Now, keep it up, boys!

Also, glad you could make the trip, Skip, and thanks for sharing the scenes for us.

Glad to have helped out and it sure looks like everyone took home some loot, and more importantly, a bit of wisdom from the experts and lifelong memories.


----------



## hassell (Feb 9, 2010)

Great as usual Skip, you and your buddies go above and beyond for the hunting youth in your area. Thanks for sharing.


----------



## glenway (Mar 27, 2011)

These guys are many hundred miles apart, but I guess calling it "your" area still makes sense. Another world U.P. there and as nice a folk as you can meet.

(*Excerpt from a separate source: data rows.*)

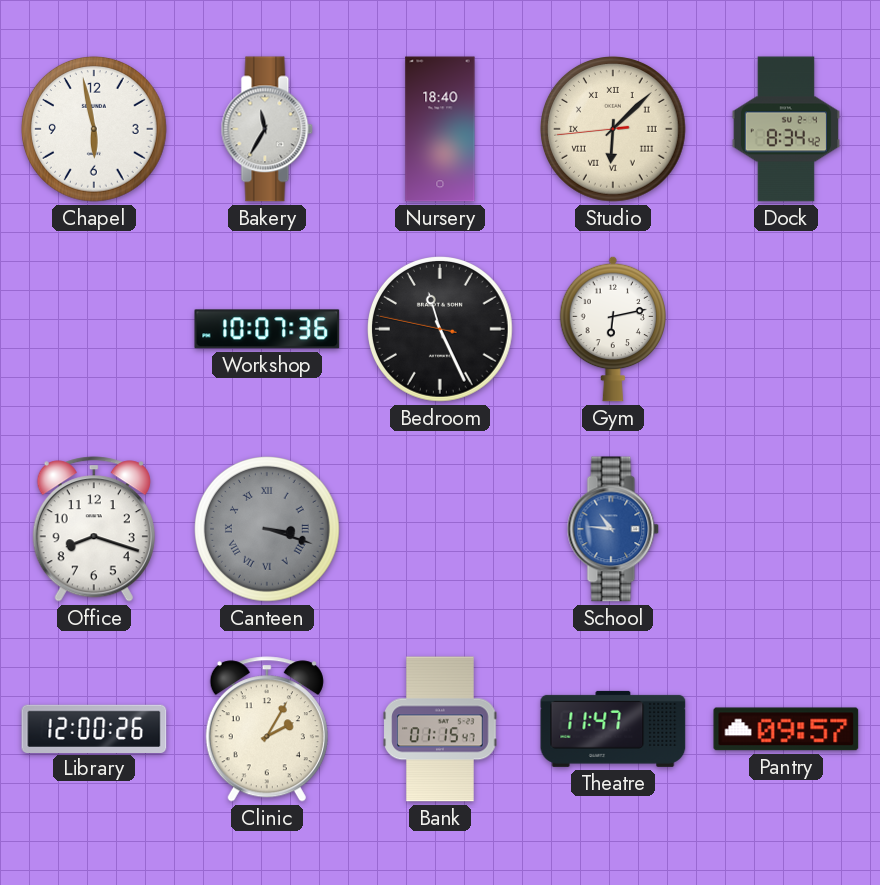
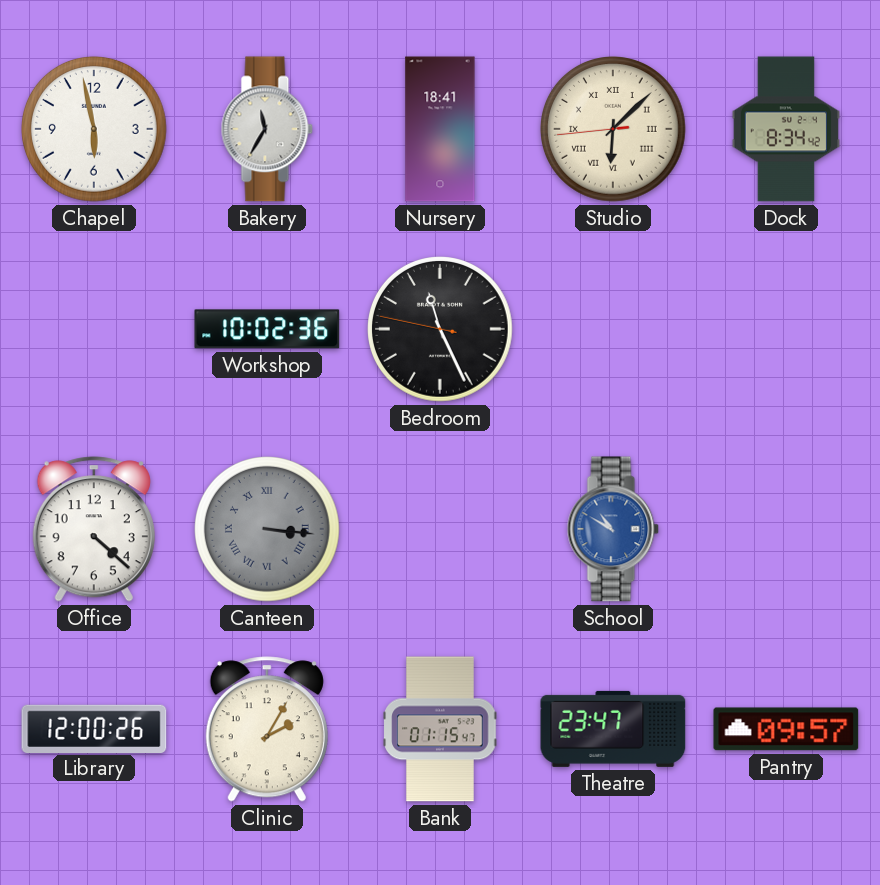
Nursery: 18:40 -> 18:41
Workshop: 10:07 -> 10:02
Gym: 6:13 -> none
Office: 8:18 -> 4:22
Canteen: 3:18 -> 3:16
School: 10:46 -> 10:50
Theatre: 11:47 -> 23:47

Way to keep the tradition relevant and alive!


----------



## prairiewolf (Feb 19, 2012)

Looks like a great time and always good to get the kids in the outdoors, Skip, should have gotten with me, I would have been glad to donate some calls. Dont forget for next year buddy.


----------



## hassell (Feb 9, 2010)

glenway said:


> These guys are many hundred miles apart, but I guess calling it "your" area still makes sense. Another world U.P. there and as nice a folk as you can meet.
> 
> Way to keep the tradition relevant and alive!

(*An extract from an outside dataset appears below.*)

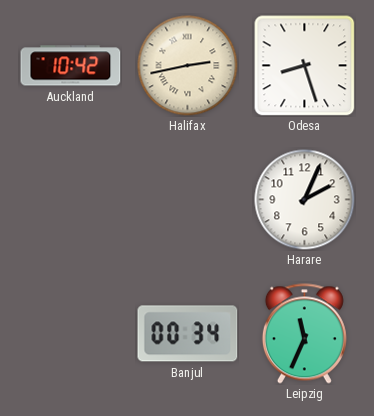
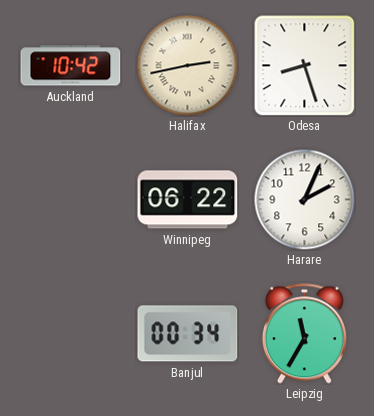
Winnipeg: none -> 06:22
Leipzig: 11:34 -> 11:35
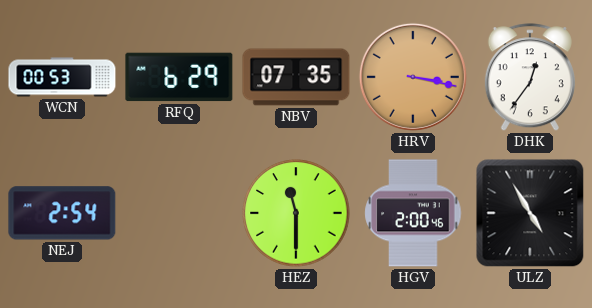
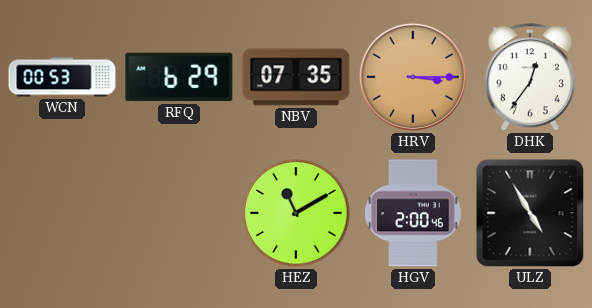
HRV: 3:17 -> 3:15
NEJ: 2:54 -> none
HEZ: 11:30 -> 11:10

 Ya I thought of that when I said your area but figured these dedicated people will travel any distance in order to put on a successful event.


----------



## SWAMPBUCK10PT (Apr 5, 2010)

*Only 360 mile round trip for me and* *100 driving around looking for coyotes out on the ice of Lake Huron **----some came as far as Lansing area---probable 400 one way for the Flatlanders* :biggrin: :biggrin: *-Bob Patrick --RareEarth set this all up---I'll let him know Ed Thanks . I Think Bob had a post on here about the Michigan youth hunt on here last fall-------have a Great Day GUYS------sb*


----------



## pokeyjeeper (Sep 5, 2013)

It was a great time good to see you and sharon there skip a big thank you to bob patrick and all the people that donated to this great event my great nephew got aton of great stuff and had a great timewe only made one set but it was on the big ice and the first time he had ever been out calling or on snowshoes little guy was in snow hip deep before I got them on him lol after that he wanted them snowshoes on got to love an 8 year old boy


----------



## jimmy shutt (Jun 2, 2013)

good stuff, looks like the kids were taken care big time!


----------



## dwtrees (Mar 5, 2012)

Looks and sounds like everyone had a great time. I see you gave away some very nice prizes also. Congratulations to all who help put the event on.


----------